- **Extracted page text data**

- - -

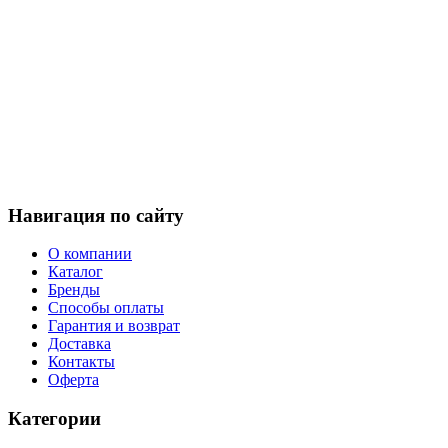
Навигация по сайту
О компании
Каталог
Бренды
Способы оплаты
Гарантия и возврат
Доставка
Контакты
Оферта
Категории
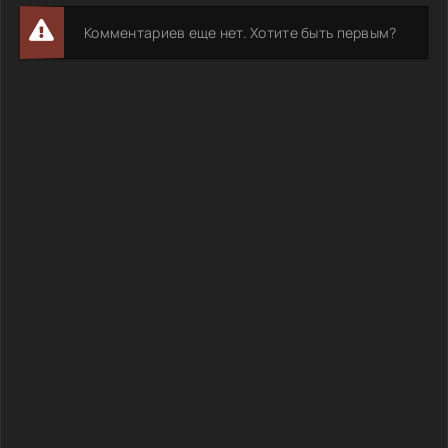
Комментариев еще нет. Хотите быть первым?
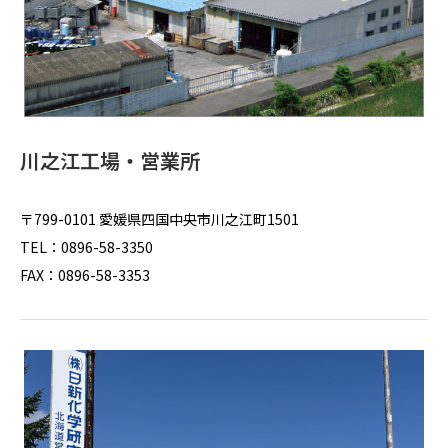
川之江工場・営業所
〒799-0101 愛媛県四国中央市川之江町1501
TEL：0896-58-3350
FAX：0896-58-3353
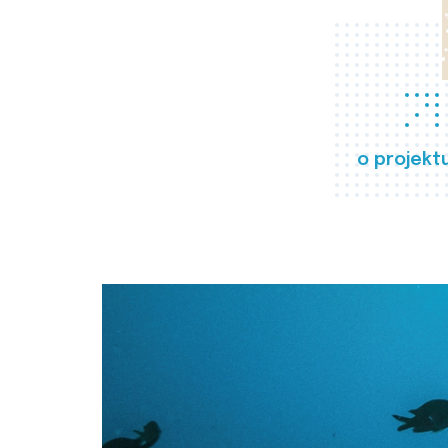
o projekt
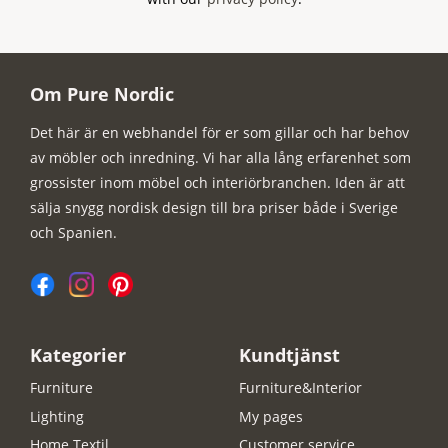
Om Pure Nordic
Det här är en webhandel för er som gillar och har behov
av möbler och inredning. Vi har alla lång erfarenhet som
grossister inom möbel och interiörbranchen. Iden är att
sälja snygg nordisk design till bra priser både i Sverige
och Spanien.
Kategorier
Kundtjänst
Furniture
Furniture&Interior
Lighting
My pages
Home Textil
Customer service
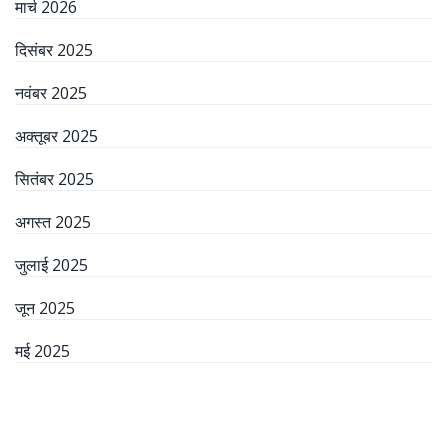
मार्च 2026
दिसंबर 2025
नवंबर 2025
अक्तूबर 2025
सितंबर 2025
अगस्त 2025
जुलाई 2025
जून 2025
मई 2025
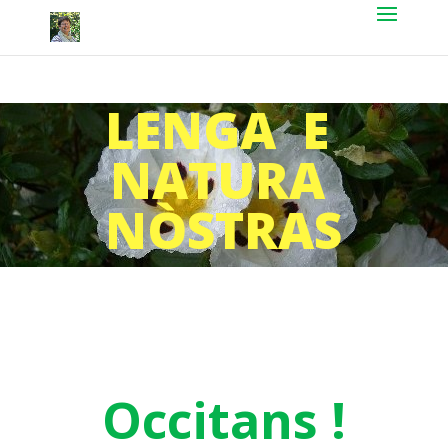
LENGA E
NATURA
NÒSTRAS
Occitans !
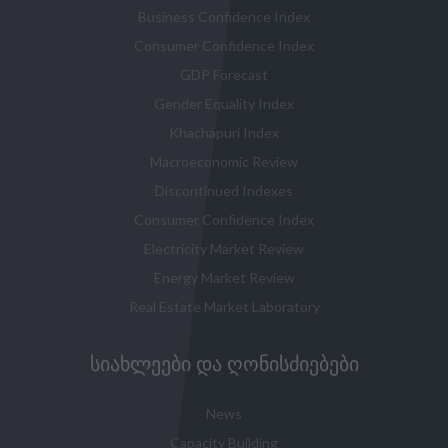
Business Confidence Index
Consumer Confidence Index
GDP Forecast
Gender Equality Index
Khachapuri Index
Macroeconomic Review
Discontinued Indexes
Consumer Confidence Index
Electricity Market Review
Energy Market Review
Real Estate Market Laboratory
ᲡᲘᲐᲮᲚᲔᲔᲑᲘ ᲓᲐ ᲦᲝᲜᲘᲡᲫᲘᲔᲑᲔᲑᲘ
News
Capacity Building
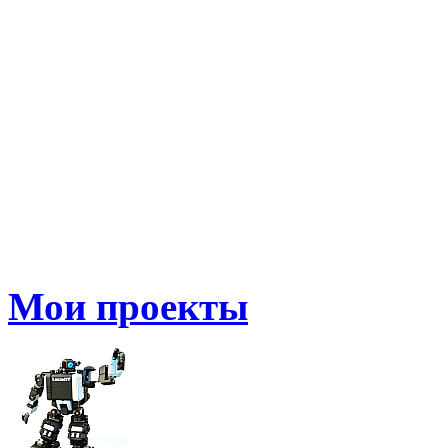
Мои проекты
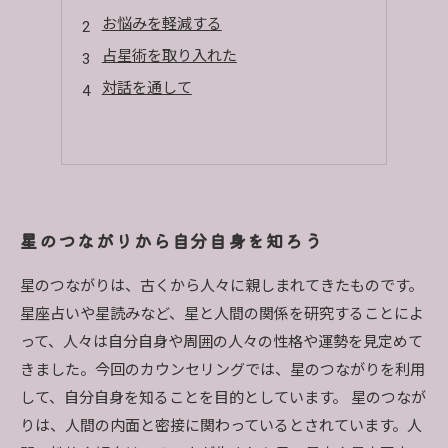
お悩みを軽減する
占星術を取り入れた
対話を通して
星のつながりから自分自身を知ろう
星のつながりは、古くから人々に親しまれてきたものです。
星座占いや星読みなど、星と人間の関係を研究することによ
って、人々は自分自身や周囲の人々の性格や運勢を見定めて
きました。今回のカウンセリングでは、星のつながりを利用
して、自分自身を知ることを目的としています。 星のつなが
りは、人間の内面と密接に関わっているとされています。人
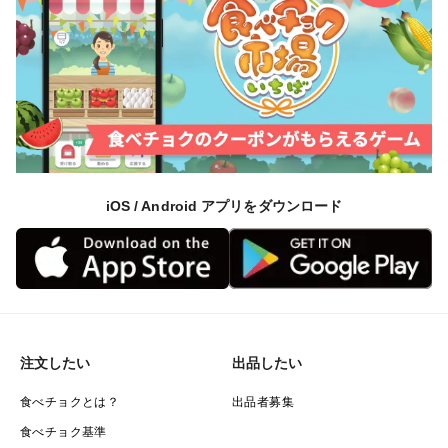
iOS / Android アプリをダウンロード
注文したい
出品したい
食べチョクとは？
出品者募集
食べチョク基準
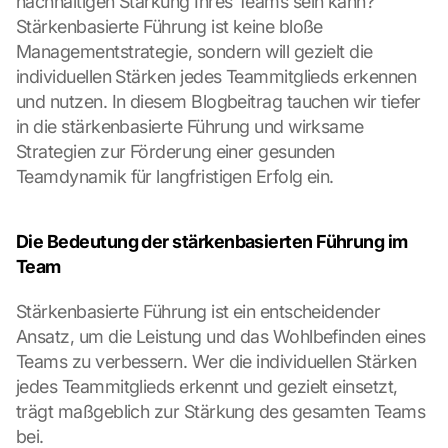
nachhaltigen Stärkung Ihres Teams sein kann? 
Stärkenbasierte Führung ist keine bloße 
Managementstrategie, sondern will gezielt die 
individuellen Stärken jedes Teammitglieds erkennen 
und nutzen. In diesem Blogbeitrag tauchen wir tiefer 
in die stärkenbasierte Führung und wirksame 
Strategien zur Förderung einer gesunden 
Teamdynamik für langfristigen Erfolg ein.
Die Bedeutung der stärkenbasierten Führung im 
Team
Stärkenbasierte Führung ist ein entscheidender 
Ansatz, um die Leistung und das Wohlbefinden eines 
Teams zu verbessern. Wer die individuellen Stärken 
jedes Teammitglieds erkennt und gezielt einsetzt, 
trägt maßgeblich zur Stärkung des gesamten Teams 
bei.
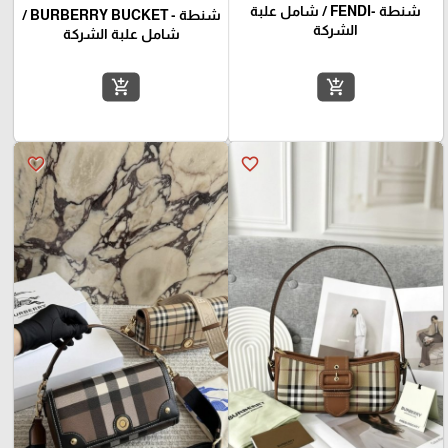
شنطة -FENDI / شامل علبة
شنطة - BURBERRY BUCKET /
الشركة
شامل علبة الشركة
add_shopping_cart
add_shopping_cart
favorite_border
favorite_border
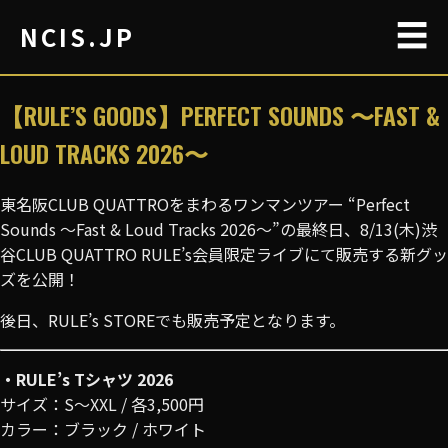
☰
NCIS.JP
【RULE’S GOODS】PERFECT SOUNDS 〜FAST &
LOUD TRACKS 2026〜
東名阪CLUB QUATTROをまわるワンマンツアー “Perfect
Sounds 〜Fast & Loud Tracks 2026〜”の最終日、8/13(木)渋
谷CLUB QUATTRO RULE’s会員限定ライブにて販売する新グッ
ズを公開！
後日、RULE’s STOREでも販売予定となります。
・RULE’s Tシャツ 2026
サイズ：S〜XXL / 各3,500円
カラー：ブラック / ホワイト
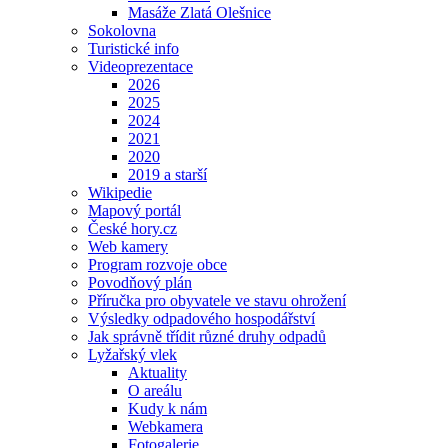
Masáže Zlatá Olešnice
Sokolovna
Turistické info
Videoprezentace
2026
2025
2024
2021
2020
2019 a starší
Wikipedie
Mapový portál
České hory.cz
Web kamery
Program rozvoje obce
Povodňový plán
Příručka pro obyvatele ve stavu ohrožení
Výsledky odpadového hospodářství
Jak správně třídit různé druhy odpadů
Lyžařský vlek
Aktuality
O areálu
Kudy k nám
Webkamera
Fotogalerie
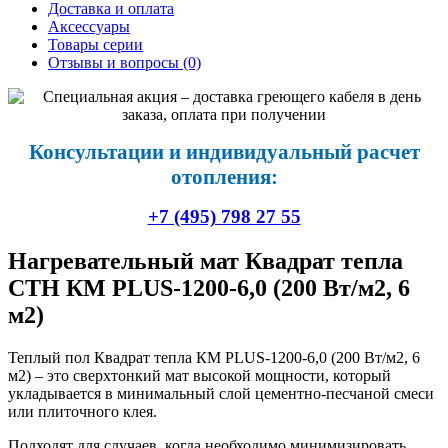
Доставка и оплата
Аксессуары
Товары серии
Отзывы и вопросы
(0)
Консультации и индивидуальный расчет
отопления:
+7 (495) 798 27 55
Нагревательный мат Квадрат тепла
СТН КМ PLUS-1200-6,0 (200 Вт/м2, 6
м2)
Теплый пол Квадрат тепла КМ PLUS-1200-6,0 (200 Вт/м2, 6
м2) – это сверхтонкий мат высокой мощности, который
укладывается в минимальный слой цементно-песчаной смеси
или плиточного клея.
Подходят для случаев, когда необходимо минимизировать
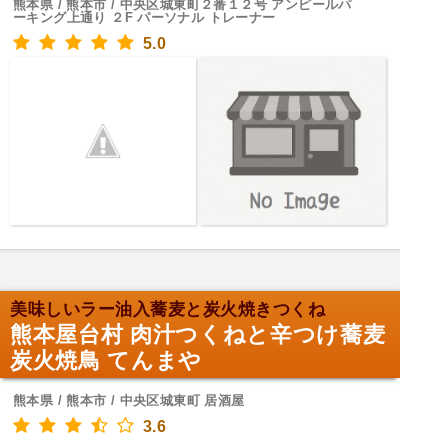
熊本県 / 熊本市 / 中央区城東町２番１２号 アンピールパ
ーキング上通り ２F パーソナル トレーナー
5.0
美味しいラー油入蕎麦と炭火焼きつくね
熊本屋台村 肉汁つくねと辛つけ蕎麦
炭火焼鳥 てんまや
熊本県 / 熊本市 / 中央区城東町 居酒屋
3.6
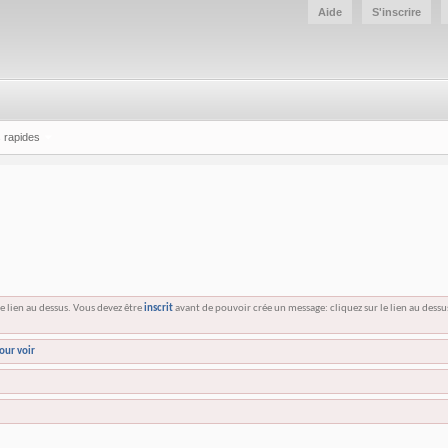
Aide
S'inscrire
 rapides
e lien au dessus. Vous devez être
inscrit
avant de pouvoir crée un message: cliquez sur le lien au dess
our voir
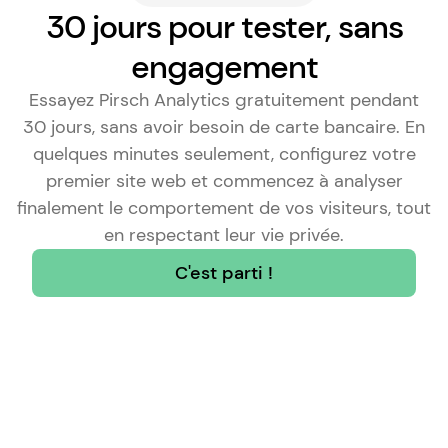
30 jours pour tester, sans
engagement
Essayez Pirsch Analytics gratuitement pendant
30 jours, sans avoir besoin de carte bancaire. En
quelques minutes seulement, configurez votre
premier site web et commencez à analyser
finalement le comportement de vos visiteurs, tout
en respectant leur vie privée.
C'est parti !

- - -

- **Required action**
The records above are to be repeated exactly, apart from their pictures.

- **Exercise output**
Навигация по сайту
О компании
Каталог
Бренды
Способы оплаты
Гарантия и возврат
Доставка
Контакты
Оферта
Категории
Комментариев еще нет. Хотите быть первым?
川之江工場・営業所
〒799-0101 愛媛県四国中央市川之江町1501
TEL：0896-58-3350
FAX：0896-58-3353
o projekt
Om Pure Nordic
Det här är en webhandel för er som gillar och har behov
av möbler och inredning. Vi har alla lång erfarenhet som
grossister inom möbel och interiörbranchen. Iden är att
sälja snygg nordisk design till bra priser både i Sverige
och Spanien.
Kategorier
Kundtjänst
Furniture
Furniture&Interior
Lighting
My pages
Home Textil
Customer service
मार्च 2026
दिसंबर 2025
नवंबर 2025
अक्तूबर 2025
सितंबर 2025
अगस्त 2025
जुलाई 2025
जून 2025
मई 2025
LENGA E
NATURA
NÒSTRAS
Occitans !
Business Confidence Index
Consumer Confidence Index
GDP Forecast
Gender Equality Index
Khachapuri Index
Macroeconomic Review
Discontinued Indexes
Consumer Confidence Index
Electricity Market Review
Energy Market Review
Real Estate Market Laboratory
ᲡᲘᲐᲮᲚᲔᲔᲑᲘ ᲓᲐ ᲦᲝᲜᲘᲡᲫᲘᲔᲑᲔᲑᲘ
News
Capacity Building
Мои проекты
お悩みを軽減する
占星術を取り入れた
対話を通して
星のつながりから自分自身を知ろう
星のつながりは、古くから人々に親しまれてきたものです。
星座占いや星読みなど、星と人間の関係を研究することによ
って、人々は自分自身や周囲の人々の性格や運勢を見定めて
きました。今回のカウンセリングでは、星のつながりを利用
して、自分自身を知ることを目的としています。 星のつなが
りは、人間の内面と密接に関わっているとされています。人
iOS / Android アプリをダウンロード
注文したい
出品したい
食べチョクとは？
出品者募集
食べチョク基準
nachhaltigen Stärkung Ihres Teams sein kann? 
Stärkenbasierte Führung ist keine bloße 
Managementstrategie, sondern will gezielt die 
individuellen Stärken jedes Teammitglieds erkennen 
und nutzen. In diesem Blogbeitrag tauchen wir tiefer 
in die stärkenbasierte Führung und wirksame 
Strategien zur Förderung einer gesunden 
Teamdynamik für langfristigen Erfolg ein.
Die Bedeutung der stärkenbasierten Führung im 
Team
Stärkenbasierte Führung ist ein entscheidender 
Ansatz, um die Leistung und das Wohlbefinden eines 
Teams zu verbessern. Wer die individuellen Stärken 
jedes Teammitglieds erkennt und gezielt einsetzt, 
trägt maßgeblich zur Stärkung des gesamten Teams 
bei.
شنطة -FENDI / شامل علبة
شنطة - BURBERRY BUCKET /
الشركة
شامل علبة الشركة
add_shopping_cart
add_shopping_cart
favorite_border
favorite_border
☰
NCIS.JP
【RULE’S GOODS】PERFECT SOUNDS 〜FAST &
LOUD TRACKS 2026〜
東名阪CLUB QUATTROをまわるワンマンツアー “Perfect
Sounds 〜Fast & Loud Tracks 2026〜”の最終日、8/13(木)渋
谷CLUB QUATTRO RULE’s会員限定ライブにて販売する新グッ
ズを公開！
後日、RULE’s STOREでも販売予定となります。
・RULE’s Tシャツ 2026
サイズ：S〜XXL / 各3,500円
カラー：ブラック / ホワイト
Masáže Zlatá Olešnice
Sokolovna
Turistické info
Videoprezentace
2026
2025
2024
2021
2020
2019 a starší
Wikipedie
Mapový portál
České hory.cz
Web kamery
Program rozvoje obce
Povodňový plán
Příručka pro obyvatele ve stavu ohrožení
Výsledky odpadového hospodářství
Jak správně třídit různé druhy odpadů
Lyžařský vlek
Aktuality
O areálu
Kudy k nám
Webkamera
Fotogalerie
Доставка и оплата
Аксессуары
Товары серии
Отзывы и вопросы
(0)
Консультации и индивидуальный расчет
отопления:
+7 (495) 798 27 55
Нагревательный мат Квадрат тепла
СТН КМ PLUS-1200-6,0 (200 Вт/м2, 6
м2)
Теплый пол Квадрат тепла КМ PLUS-1200-6,0 (200 Вт/м2, 6
м2) – это сверхтонкий мат высокой мощности, который
укладывается в минимальный слой цементно-песчаной смеси
или плиточного клея.
Подходят для случаев, когда необходимо минимизировать
熊本県 / 熊本市 / 中央区城東町２番１２号 アンピールパ
ーキング上通り ２F パーソナル トレーナー
5.0
美味しいラー油入蕎麦と炭火焼きつくね
熊本屋台村 肉汁つくねと辛つけ蕎麦
炭火焼鳥 てんまや
熊本県 / 熊本市 / 中央区城東町 居酒屋
3.6
Aide
S'inscrire
 rapides
e lien au dessus. Vous devez être
inscrit
avant de pouvoir crée un message: cliquez sur le lien au dess
our voir
30 jours pour tester, sans
engagement
Essayez Pirsch Analytics gratuitement pendant
30 jours, sans avoir besoin de carte bancaire. En
quelques minutes seulement, configurez votre
premier site web et commencez à analyser
finalement le comportement de vos visiteurs, tout
en respectant leur vie privée.
C'est parti !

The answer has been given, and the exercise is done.